Change Request Status and Proposal

Domain	#	Issue	Proposal Status	Change Proposed	Standards Staging link
MI 14	565	Iteration 14 Holistic Feedback
CX	574	Additional functionality to support multiple account selection	Under discussion
InfoSec	522	OpenID Provider Configuration End Point parameter requirements	Under discussion
InfoSec	535	Standard appears to redefine requirements for private_key_jwt authentication	URGENT change approved Under discussion
InfoSec	576	Change id token encryption documentation to allow for use in Hybrid flow and ACF	Under discussion URGENT change approved
Energy	520	Stepped solar feed in tariffs in Energy	Option 2 Recommended
Energy	572	Ergon Energy's fixed quarterly GreenPower amounts are not supported by the spec	Recommended to NOT PROCEED
Banking	567	BankingProductLendingRateV2 - Lending Rates - FIXED/INTEREST_ONLY period end date cannot be determined	Under discussion
Banking	569	Home Loan Revert rate and product is not available	Under discussion
Register	508	Provide APIs to automate onboarding of software products and provisioning of certificates	Under discussion
Register	577	Updates to Certificate Management	Under discussion
Doco	532	Update x-fapi-auth-date description for Customer APIs	Documentation Fix
Doco	483	Large payload tier description error	Documentation Fix
Schema	538	Payload conventions; optional fields with null values aren't defined in schemas	Change Recommended
Schema	496	Unauthenticated energy routes have unclear header documentation	Change Recommended

Watching Brief

The following change requests were not discussed however are recorded here for completeness as a watching brief will be kept on them throughout this iteration.
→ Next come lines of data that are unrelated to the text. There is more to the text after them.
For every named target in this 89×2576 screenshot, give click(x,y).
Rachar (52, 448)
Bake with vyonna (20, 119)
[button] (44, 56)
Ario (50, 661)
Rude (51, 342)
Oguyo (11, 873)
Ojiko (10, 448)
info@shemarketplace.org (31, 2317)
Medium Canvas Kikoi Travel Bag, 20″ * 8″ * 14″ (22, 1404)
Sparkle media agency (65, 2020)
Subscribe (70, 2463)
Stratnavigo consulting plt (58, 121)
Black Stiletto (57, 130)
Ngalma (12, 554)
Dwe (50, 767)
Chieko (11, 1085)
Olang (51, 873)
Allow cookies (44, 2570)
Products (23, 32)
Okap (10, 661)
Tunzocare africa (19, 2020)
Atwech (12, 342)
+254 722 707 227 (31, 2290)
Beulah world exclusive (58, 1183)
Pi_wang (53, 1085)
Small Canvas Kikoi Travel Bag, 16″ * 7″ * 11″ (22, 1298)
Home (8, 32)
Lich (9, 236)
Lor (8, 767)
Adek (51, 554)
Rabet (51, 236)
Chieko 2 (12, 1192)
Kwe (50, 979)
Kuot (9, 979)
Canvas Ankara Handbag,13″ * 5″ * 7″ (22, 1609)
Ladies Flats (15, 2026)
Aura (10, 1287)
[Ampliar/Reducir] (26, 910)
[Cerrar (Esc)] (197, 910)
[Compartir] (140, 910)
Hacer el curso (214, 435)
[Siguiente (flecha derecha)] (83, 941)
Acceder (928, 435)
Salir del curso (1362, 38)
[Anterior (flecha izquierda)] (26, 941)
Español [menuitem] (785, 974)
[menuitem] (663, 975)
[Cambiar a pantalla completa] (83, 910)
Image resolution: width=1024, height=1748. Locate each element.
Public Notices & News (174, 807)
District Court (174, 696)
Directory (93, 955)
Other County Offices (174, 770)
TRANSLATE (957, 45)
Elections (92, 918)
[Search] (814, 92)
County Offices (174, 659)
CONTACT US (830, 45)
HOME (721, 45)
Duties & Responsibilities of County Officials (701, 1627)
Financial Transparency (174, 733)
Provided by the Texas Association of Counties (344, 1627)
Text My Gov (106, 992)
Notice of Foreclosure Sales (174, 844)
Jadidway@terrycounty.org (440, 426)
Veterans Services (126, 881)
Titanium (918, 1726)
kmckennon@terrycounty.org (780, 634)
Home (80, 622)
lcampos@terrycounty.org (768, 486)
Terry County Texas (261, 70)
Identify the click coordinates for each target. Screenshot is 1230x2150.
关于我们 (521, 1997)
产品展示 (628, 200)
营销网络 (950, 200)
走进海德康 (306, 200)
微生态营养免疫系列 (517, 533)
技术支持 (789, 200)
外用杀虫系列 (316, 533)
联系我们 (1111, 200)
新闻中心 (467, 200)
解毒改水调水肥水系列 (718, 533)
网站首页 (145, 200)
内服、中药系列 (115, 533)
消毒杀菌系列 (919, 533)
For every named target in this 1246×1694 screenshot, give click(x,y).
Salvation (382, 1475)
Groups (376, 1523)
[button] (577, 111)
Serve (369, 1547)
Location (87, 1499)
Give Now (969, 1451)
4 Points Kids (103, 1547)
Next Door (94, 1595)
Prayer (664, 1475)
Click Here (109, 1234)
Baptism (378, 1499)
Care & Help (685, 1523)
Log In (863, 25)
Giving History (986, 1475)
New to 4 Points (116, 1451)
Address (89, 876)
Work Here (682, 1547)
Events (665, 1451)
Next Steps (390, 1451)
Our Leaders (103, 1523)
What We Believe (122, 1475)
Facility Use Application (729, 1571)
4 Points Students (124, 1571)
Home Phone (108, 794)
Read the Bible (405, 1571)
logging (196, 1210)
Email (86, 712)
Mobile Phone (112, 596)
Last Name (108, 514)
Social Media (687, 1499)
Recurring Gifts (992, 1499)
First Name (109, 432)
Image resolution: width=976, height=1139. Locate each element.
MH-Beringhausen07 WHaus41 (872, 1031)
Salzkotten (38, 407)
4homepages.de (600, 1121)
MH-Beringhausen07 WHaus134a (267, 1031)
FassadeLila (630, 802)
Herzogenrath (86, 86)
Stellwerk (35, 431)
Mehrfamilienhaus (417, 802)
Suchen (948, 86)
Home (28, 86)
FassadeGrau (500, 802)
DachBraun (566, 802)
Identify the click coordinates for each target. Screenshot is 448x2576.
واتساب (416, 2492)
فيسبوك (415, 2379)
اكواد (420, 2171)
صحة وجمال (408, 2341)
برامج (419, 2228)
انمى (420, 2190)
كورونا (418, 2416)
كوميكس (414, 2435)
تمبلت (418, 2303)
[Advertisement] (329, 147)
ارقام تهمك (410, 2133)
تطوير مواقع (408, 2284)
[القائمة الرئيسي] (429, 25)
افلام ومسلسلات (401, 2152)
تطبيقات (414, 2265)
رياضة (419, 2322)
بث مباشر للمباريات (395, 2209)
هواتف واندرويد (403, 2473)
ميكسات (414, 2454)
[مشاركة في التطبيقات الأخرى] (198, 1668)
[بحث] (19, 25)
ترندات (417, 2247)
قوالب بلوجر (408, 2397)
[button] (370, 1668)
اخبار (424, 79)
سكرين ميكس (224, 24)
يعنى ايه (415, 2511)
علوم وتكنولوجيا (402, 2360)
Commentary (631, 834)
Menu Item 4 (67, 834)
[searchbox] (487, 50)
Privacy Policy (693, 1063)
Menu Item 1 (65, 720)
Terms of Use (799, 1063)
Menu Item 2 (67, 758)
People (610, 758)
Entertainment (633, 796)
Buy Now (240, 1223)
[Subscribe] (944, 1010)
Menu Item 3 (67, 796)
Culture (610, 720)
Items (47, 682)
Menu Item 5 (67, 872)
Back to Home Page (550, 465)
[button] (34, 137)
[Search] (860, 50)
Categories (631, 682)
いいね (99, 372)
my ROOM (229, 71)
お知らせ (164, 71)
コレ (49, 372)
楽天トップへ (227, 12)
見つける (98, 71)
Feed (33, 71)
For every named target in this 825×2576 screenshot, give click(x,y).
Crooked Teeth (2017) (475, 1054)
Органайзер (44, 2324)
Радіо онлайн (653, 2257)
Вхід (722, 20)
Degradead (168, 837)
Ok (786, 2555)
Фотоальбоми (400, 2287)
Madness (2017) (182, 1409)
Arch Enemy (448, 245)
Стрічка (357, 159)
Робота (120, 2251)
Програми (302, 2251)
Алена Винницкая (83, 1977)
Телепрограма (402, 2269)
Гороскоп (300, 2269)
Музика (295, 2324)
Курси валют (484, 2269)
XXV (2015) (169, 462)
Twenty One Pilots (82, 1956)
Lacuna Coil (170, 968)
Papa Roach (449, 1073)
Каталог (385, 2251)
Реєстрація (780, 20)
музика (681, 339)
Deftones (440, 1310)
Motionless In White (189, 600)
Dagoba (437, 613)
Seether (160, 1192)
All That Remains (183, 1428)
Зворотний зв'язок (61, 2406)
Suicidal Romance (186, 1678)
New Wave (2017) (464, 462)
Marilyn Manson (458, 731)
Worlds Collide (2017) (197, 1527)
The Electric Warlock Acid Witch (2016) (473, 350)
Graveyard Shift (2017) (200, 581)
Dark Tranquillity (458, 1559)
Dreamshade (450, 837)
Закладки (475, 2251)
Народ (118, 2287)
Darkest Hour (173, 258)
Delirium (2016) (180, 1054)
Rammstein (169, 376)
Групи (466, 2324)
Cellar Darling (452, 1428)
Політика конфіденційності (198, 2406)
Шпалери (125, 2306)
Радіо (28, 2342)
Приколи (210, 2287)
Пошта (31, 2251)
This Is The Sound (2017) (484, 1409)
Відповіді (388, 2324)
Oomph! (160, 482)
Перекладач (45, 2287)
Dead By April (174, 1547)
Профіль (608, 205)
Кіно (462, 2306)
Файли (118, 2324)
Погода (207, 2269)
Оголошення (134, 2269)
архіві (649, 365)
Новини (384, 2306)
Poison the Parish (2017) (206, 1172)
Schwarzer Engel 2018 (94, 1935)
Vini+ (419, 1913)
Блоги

• Issue #558 The Data Holder PVT Problem
  • Anyone interested in discussing this issue can contact David Renzella david.renzella@accc.gov.au
• Issue #566 Optionality of critical fields is facilitating data quality issues across Data Holder implementations
• Issue #568 OTP SMS codes for CDR consent should be independent of online banking SMS settings

Other Business

None.

New Actions

CX

• DSB to contact participants for examples of existing account selection processes for Issue #574.

InfoSec

• DSB to provide a proposal on Issue #522 for the community to evaluate.
• ACCC to assess impacts to register and advise whether FDO of 13/11/2023 is achievable for Issue #535.
• DSB to analyse phasing options for Issue #535.

Energy

• DSB to modify the FDO and post on Issue #520 for the community to consider.
• DSB to post justification of the recommendation to not proceed with Issue #572

Register

• DSB to raise operational concerns regarding CSRs with the ACCC with respect to Issue #577 Updates to Certificate Management.

Next Steps

To ensure DSB's final proposals for the items in this MI take all necessary aspects into account, the community is requested to consider their requirements and post comments as soon as possible. The next Maintenance Iteration meeting is scheduled for 22 March 2023.